Rahn has spoken in Albany before both Senators and Assemblymembers, in hopes her story will change minds.
She who grew up Catholic, but feels because this choice is a personal one, it shouldn’t offend those who don’t choose it for themselves.
“I’m not trying to convince them or change their beliefs in any way.”
Bishop Malone told News 4 he’s concerned the measure would create a slippery slope for vulnerable patients. His opposition, he told us, comes from both a religious and a practical stance.
Like most aid in dying bills, New York’s is modeled after Oregon’s Death with Dignity Act.
“We’ve had a fantastic model in this country for nearly two decades in Oregon’s Death with Dignity Law,” said the New York Campaign Director for Compassion and Choices, Corinne Carey.
Compassion and Choices is a national non-profit that advocates for end-of-life options. Carey feels the safeguards in place under Oregon’s law has proved to be effective.
“We believe that because there have been no cases of abuse or misuse in Oregon, that using these same safeguards is the right recipe for New York,” she told News 4.
“That’s why every state that considers this legislation looks back to Oregon’s law as a model. and that’s what we did here in New Y
New York’s bill would require:
- Both oral and written request from the patient wanting the drug.
- Patients must ask for the medicine, the doctor cannot suggest it.
- Two adult witnesses are required when the patient makes their request.
- The patient can change their mind at any time.
- The heath commissioner would be required to keep track of how often the medicine is requested, and used.
- No doctor would be required to participate.
- The patient must also have the capacity to make the request, meaning they have to be of sound mind and know what it is they’re asking.
Rahn makes the distinction between medical aid in dying and suicide. For her, the two are very different.
“It’s not suicide because I’m not suicidal,” she said.
“I want to live, more than anything else. I am doing everything I can to stay alive. I will do whatever I have to do to stay alive. I will do the chemos, the treatments, the clinical trials if they’re available for me, I’ll do them all. Dying is not what I want to do. I don’t want this diagnosis.”
Oregon has kept records of it’s program since it started in 1997. Most recent numbers show 133 people died in 2016 from ingesting the lethal drugs. 19 of those individuals received their prescription in prior years.

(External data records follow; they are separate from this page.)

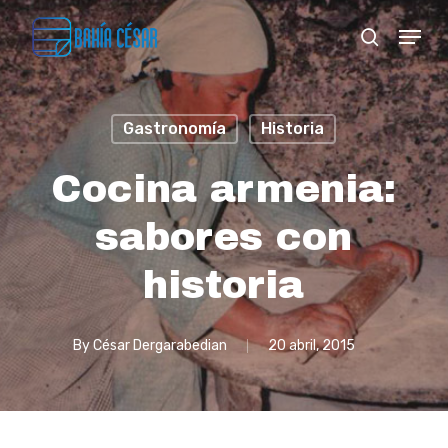
Skip
Menu
search
to
Close
main
Menu
content
Gastronomía
Historia
Cocina armenia:
sabores con
historia
By
César Dergarabedian
20 abril, 2015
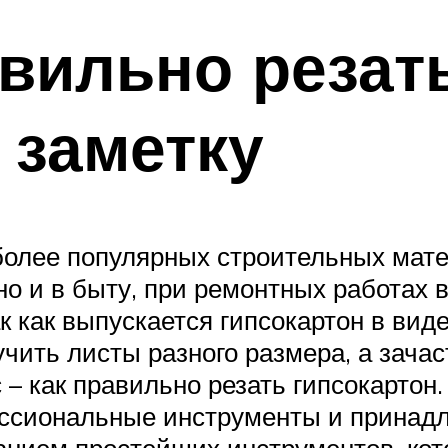
авильно резат
 заметку
более популярных строительных мате
о и в быту, при ремонтных работах 
ак как выпускается гипсокартон в ви
ить листы разного размера, а зачас
 – как правильно резать гипсокартон
ессиональные инструменты и принад
нием простейших инструментов, кото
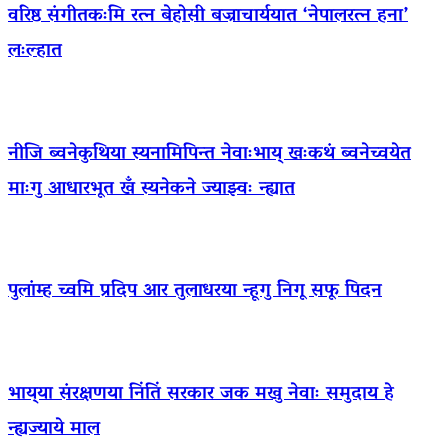
वरिष्ठ संगीतकःमि रत्न बेहोसी बज्राचार्ययात ‘नेपालरत्न हना’
लःल्हात
नीजि ब्वनेकुथिया स्यनामिपिन्त नेवाःभाय् खःकथं ब्वनेच्वयेत
माःगु आधारभूत खँ स्यनेकने ज्याझ्वः न्ह्यात
पुलांम्ह च्वमि प्रदिप आर तुलाधरया न्हूगु निगू सफू पिदन
भाय्‌या संरक्षणया निंतिं सरकार जक मखु नेवाः समुदाय हे
न्ह्यज्याये माल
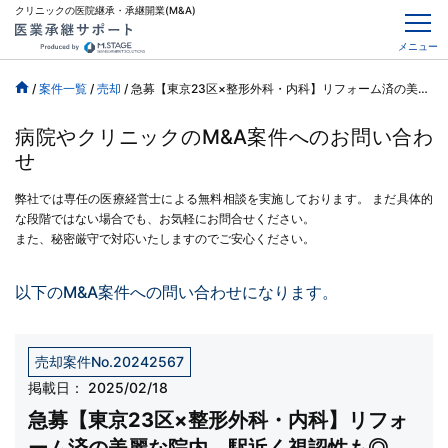
クリニックの医院継承・承継開業(M&A)
メニュー
/
案件一覧
/
売却
/
急募【東京23区×整形外科・内科】リフォーム済の美麗な院内、駅近く視認性も◎、診療科変更も応相談
病院やクリニックのM&A案件へのお問い合わ
せ
弊社では専任の医療経営士による無料相談を実施しております。
まだ具体的
な段階ではない場合でも、お気軽にお問合せください。
また、秘密厳守で対応いたしますのでご安心ください。
以下のM&A案件への問い合わせになります。
売却案件No.20242567
掲載日：
2025/02/18
急募【東京23区×整形外科・内科】リフォ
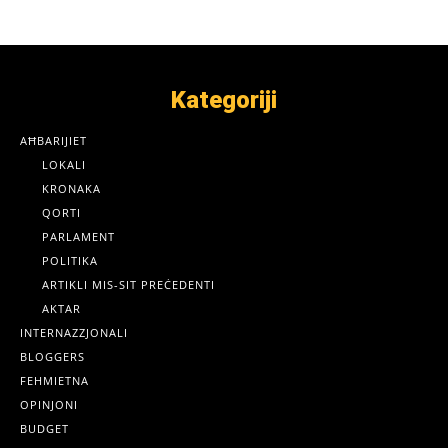
Kategoriji
AĦBARIJIET
LOKALI
KRONAKA
QORTI
PARLAMENT
POLITIKA
ARTIKLI MIS-SIT PREĊEDENTI
AKTAR
INTERNAZZJONALI
BLOGGERS
FEHMIETNA
OPINJONI
BUDGET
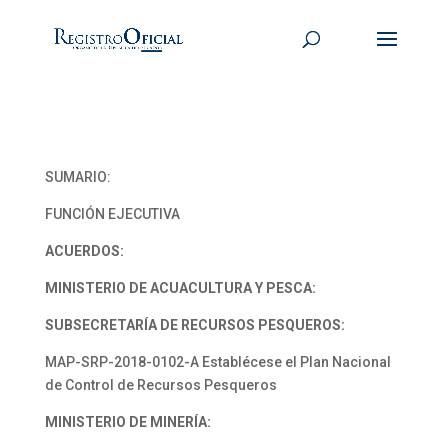
SUMARIO:
FUNCIÓN EJECUTIVA
ACUERDOS:
MINISTERIO DE ACUACULTURA Y PESCA:
SUBSECRETARÍA DE RECURSOS PESQUEROS:
MAP-SRP-2018-0102-A Establécese el Plan Nacional
de Control de Recursos Pesqueros
MINISTERIO DE MINERÍA:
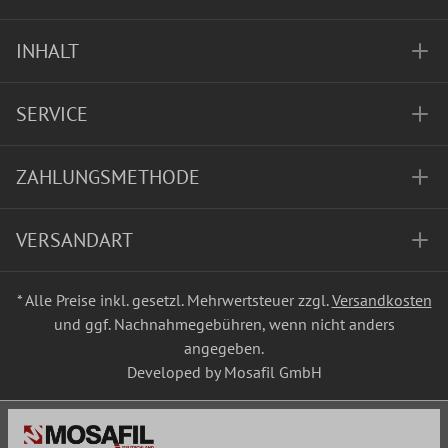
INHALT
SERVICE
ZAHLUNGSMETHODE
VERSANDART
* Alle Preise inkl. gesetzl. Mehrwertsteuer zzgl.
Versandkosten
und ggf. Nachnahmegebühren, wenn nicht anders
angegeben.
Developed by Mosafil GmbH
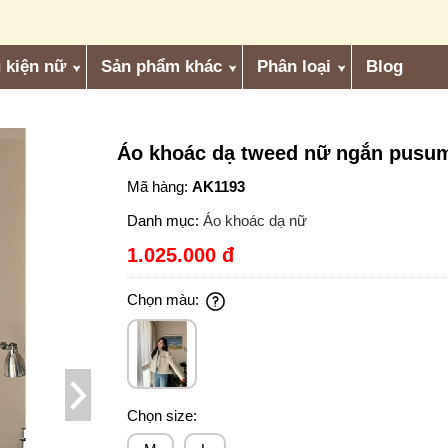
 kiện nữ
Sản phẩm khác
Phân loại
Blog
Áo khoác dạ tweed nữ ngắn pusu
Mã hàng:
AK1193
Danh mục:
Áo khoác dạ nữ
1.025.000 đ
Chọn màu:
Chọn size:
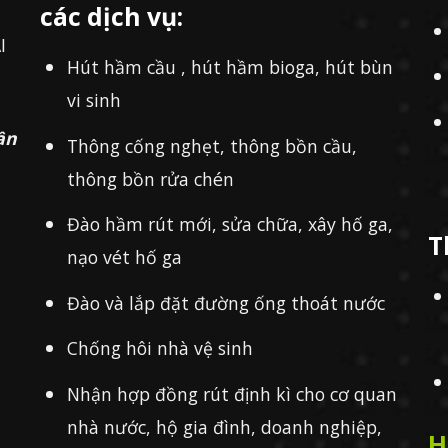
các dịch vụ:
I
Hút hầm cầu , hút hầm bioga, hút bùn
vi sinh
ần
Thông cống nghẹt, thông bồn cầu,
thông bồn rửa chén
Đào hầm rút mới, sửa chữa, xây hố ga,
T
nạo vét hố ga
Đào và lắp đặt đường ống thoát nước
Chống hôi nhà vệ sinh
Nhận hợp đồng rút định kì cho cơ quan
nhà nước, hộ gia đình, doanh nghiệp,
H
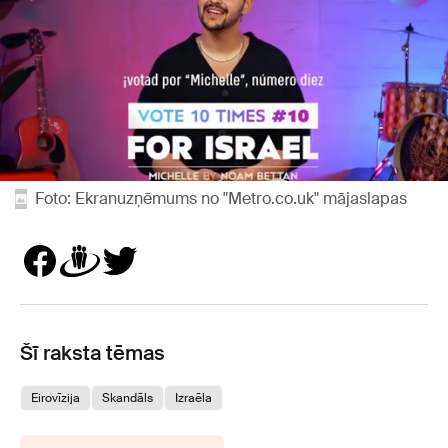
Foto: Ekranuzņēmums no "Metro.co.uk" mājaslapas
Šī raksta tēmas
Eirovīzija
Skandāls
Izraēla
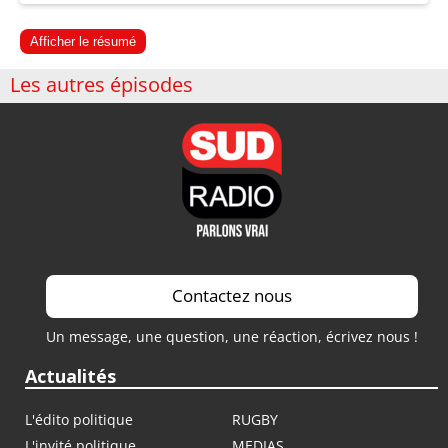
Afficher le résumé
Les autres épisodes
Contactez nous
Un message, une question, une réaction, écrivez nous !
Actualités
L'édito politique
RUGBY
L'invité politique
MEDIAS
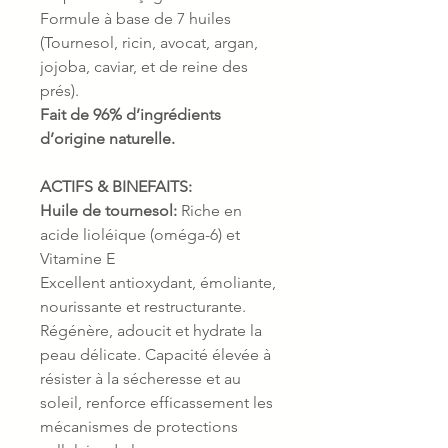
Formule à base de 7 huiles
(Tournesol, ricin, avocat, argan,
jojoba, caviar, et de reine des
prés).
Fait de 96% d’ingrédients
d’origine naturelle.
ACTIFS & BINEFAITS:
Huile de tournesol:
Riche en
acide lioléique (oméga-6) et
Vitamine E
Excellent antioxydant, émoliante,
nourissante et restructurante.
Régénère, adoucit et hydrate la
peau délicate. Capacité élevée à
résister à la sécheresse et au
soleil, renforce efficassement les
mécanismes de protections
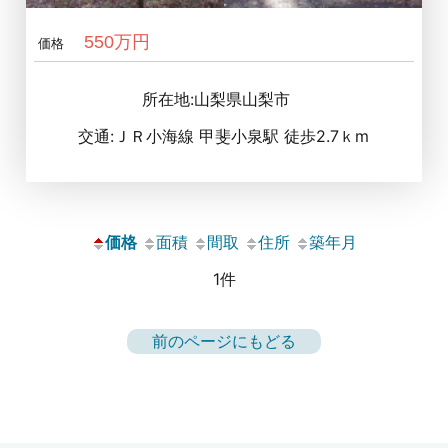
550万円
価格
所在地:山梨県山梨市
交通:ＪＲ小海線 甲斐小泉駅 徒歩2.7ｋm
価格
面積
間取
住所
築年月
1件
前のページにもどる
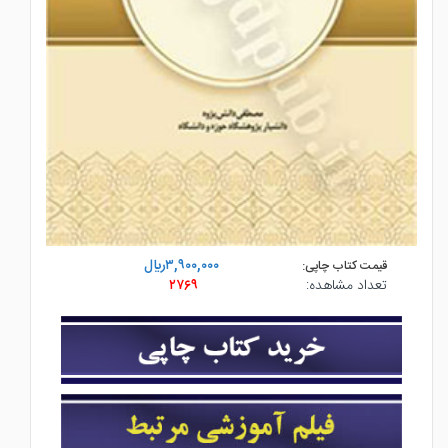
۳,۹۰۰,۰۰۰ريال
قیمت کتاب چاپی:
تعداد مشاهده:
۲۷۶۹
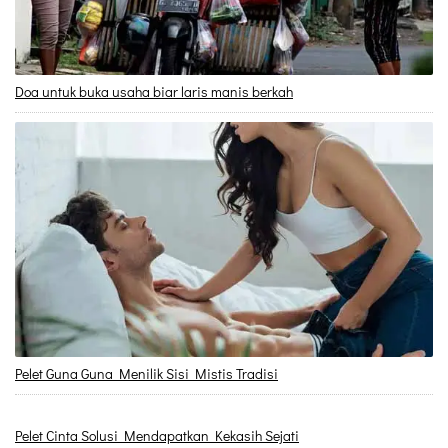
Doa untuk buka usaha biar laris manis berkah
Pelet Guna Guna Menilik Sisi Mistis Tradisi
Pelet Cinta Solusi Mendapatkan Kekasih Sejati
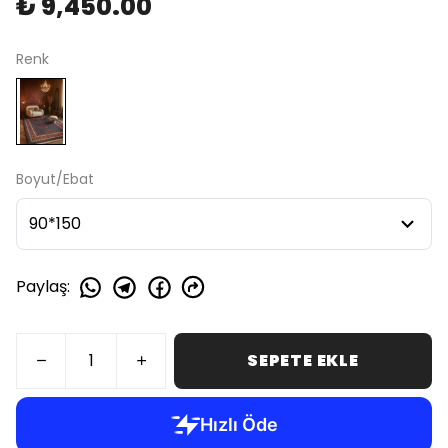
₺ 9,450.00
Renk
Boyut/Ebat
Paylaş
:
SEPETE EKLE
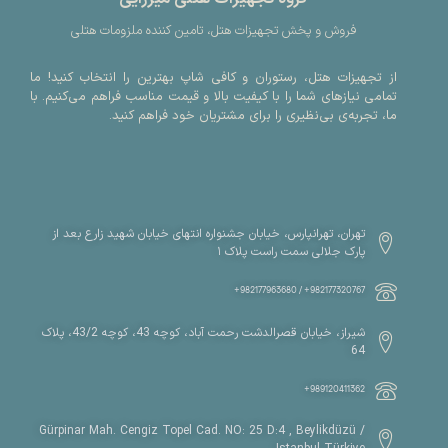
فروش و پخش تجهیزات هتل، تامین کننده ملزومات هتلی
از تجهیزات هتل، رستوران و کافی شاپ بهترین را انتخاب کنید! ما
تمامی نیازهای شما را با کیفیت بالا و قیمت مناسب فراهم می‌کنیم. با
ما، تجربه‌ی بی‌نظیری را برای مشتریان خود فراهم کنید.
تهران، تهرانپارس، خیابان جشنواره انتهای خیابان شهید زارع بعد از
پارک جلالی سمت راست پلاک ۱
982177320767+ / 982177963680+
شیراز، خیابان قصرالدشت رحمت آباد، کوچه 43، کوچه 43/2، پلاک
64
989120411362+
Gürpinar Mah. Cengiz Topel Cad. NO: 25 D:4 , Beylikdüzü /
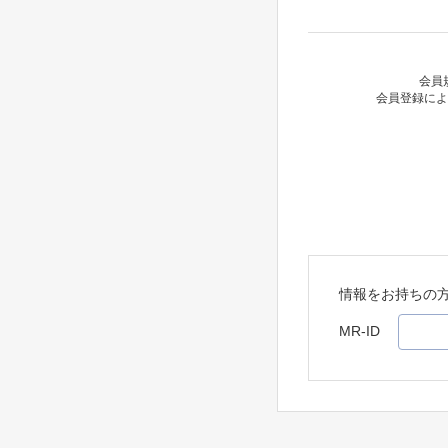
会員
会員登録によ
情報をお持ちの
MR-ID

Less than 1 percent of the state’s annual deaths involved a lethal prescription.

There have been documented cases of patients regurgitating the medicine, or regaining consciousness after taking it, but those numbers are relatively small.
Most patients who chose to utilize the Death with Dignity Act cited their fear of losing autonomy and dignity in their final days.
It’s the reason Rahn wants the option as well.
We asked her what she’d like her last day to be like.
“I would like it to be more of a celebration. I have been to so many funerals. And I don’t want that type of atmosphere,” she said.
The financial implications of medical aid in dying will likely be discussed in Albany.
- The lethal drugs required for medical aid in dying are expensive, sometimes several thousand dollars.
- States like Oregon and California have agreed to cover the cost of the drugs for Medicaid patients, but many states do not.
- Most of the patients in Oregon who ingested the lethal drugs last year were on some form of governmental health insurance, according to the Oregon Health Authority.
- Congress prohibits the use of federal money for aid in dying, meaning the VA and Medicare couldn’t cover it.